The risks of not getting vaccinated (death, hospitalization, long-COVID) are VERY low for children 17 and under, and EXTREMELY low for children 11 and under. Like, around the same level of seasonal influenza.
Reports will vary by source, but 412 deaths in the 0-17 yo age group per this source since the pandemic began:
Between the beginning of January 2020 and June 14, 2023, of the 1,134,641 deaths caused by COVID-19 in the United States, around 307,169 had occurred among those aged 85 years and older.
www.statista.com
To put that in context, we see as many deaths per year from things like seasonal influenza. By comparison, we've seen 20-30X more deaths from COVID in adults compared to seasonal influenza. So the older you get, the harder it hits.

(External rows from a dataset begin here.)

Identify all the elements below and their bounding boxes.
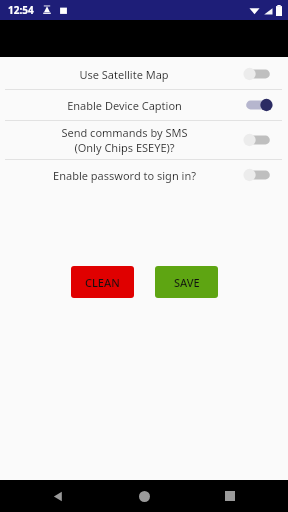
button[interactable]: Back: [30, 480, 86, 512]
button[interactable]: Use Satellite Map: [0, 59, 288, 89]
button[interactable]: Send commands by SMS: [0, 121, 288, 159]
button[interactable]: Recent apps: [202, 480, 258, 512]
staticText: SAVE: [174, 275, 200, 290]
button[interactable]: Toggle on: [242, 94, 274, 116]
button[interactable]: Enable password to sign in?: [0, 160, 288, 190]
button[interactable]: Enable Device Caption: [0, 90, 288, 120]
button[interactable]: CLEAN: [71, 266, 134, 298]
staticText: Send commands by SMS: [61, 125, 188, 140]
button[interactable]: Home: [116, 480, 172, 512]
button[interactable]: Toggle off: [242, 164, 274, 186]
staticText: 12:54: [8, 3, 34, 17]
staticText: CLEAN: [85, 275, 120, 290]
button[interactable]: SAVE: [155, 266, 218, 298]
staticText: Enable Device Caption: [67, 98, 182, 113]
staticText: Enable password to sign in?: [53, 168, 196, 183]
button[interactable]: Toggle off: [242, 129, 274, 151]
button[interactable]: Toggle off: [242, 63, 274, 85]
staticText: Use Satellite Map: [79, 67, 169, 82]
staticText: (Only Chips ESEYE)?: [74, 140, 175, 155]
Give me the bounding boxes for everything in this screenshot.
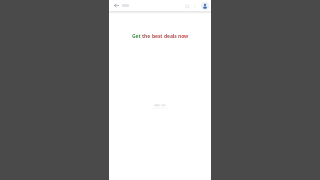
staticText: now	[178, 33, 189, 40]
button[interactable]: Back	[112, 1, 121, 10]
staticText: deals	[164, 33, 177, 40]
staticText: best	[152, 33, 163, 40]
button[interactable]: Account	[200, 1, 209, 10]
button[interactable]: Search	[183, 2, 191, 10]
staticText: Get	[132, 33, 141, 40]
button[interactable]: Get	[132, 33, 189, 40]
staticText: the	[142, 33, 151, 40]
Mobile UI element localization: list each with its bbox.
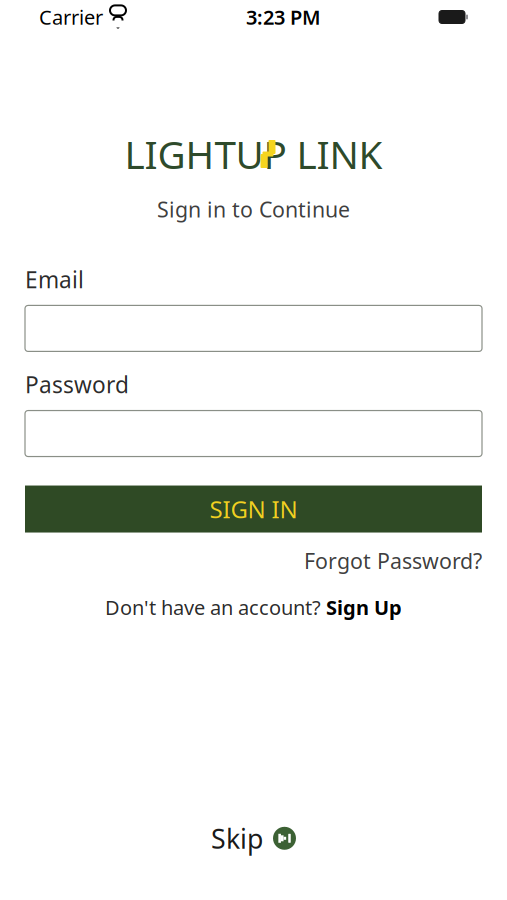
- staticText: Sign Up: [326, 594, 402, 620]
- staticText: Carrier: [39, 4, 103, 30]
- button[interactable]: [25, 305, 482, 351]
- staticText: Sign in to Continue: [157, 195, 350, 223]
- staticText: 3:23 PM: [246, 4, 321, 30]
- staticText: Forgot Password?: [304, 546, 482, 575]
- button[interactable]: [25, 410, 482, 456]
- staticText: Email: [25, 264, 84, 294]
- button[interactable]: Skip: [211, 821, 296, 856]
- staticText: LINK: [286, 128, 382, 180]
- staticText: Password: [25, 369, 129, 400]
- button[interactable]: SIGN IN: [25, 486, 482, 532]
- staticText: SIGN IN: [210, 493, 298, 525]
- button[interactable]: Don't have an account?: [105, 594, 402, 620]
- staticText: Don't have an account?: [105, 594, 326, 620]
- staticText: Skip: [211, 821, 263, 856]
- button[interactable]: Forgot Password?: [304, 546, 482, 575]
- staticText: LIGHTUP: [124, 128, 286, 180]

I recommend females 12 and up get both shots. There are VERY few side effects in that group. With males, I'm iffy on that 2nd shot (that's almost all the myocarditis out there), as I've previously pointed out in this thread. I believe we need more data on how strongly kids develop antibodies after the first shot (I'm betting it is worlds better than adults - making that second shot less necessary).
Anyone with immunocompromise or comorbidities (obesity, diabetes, etc.) should get both shots if they fall within the EUA guidelines. Per my colleagues, these are the bulk of patients in the pediatric ICU right now - those with some comorbidity that puts them at elevated risk.
I have children in the 7-11 range, so this question hits close to home.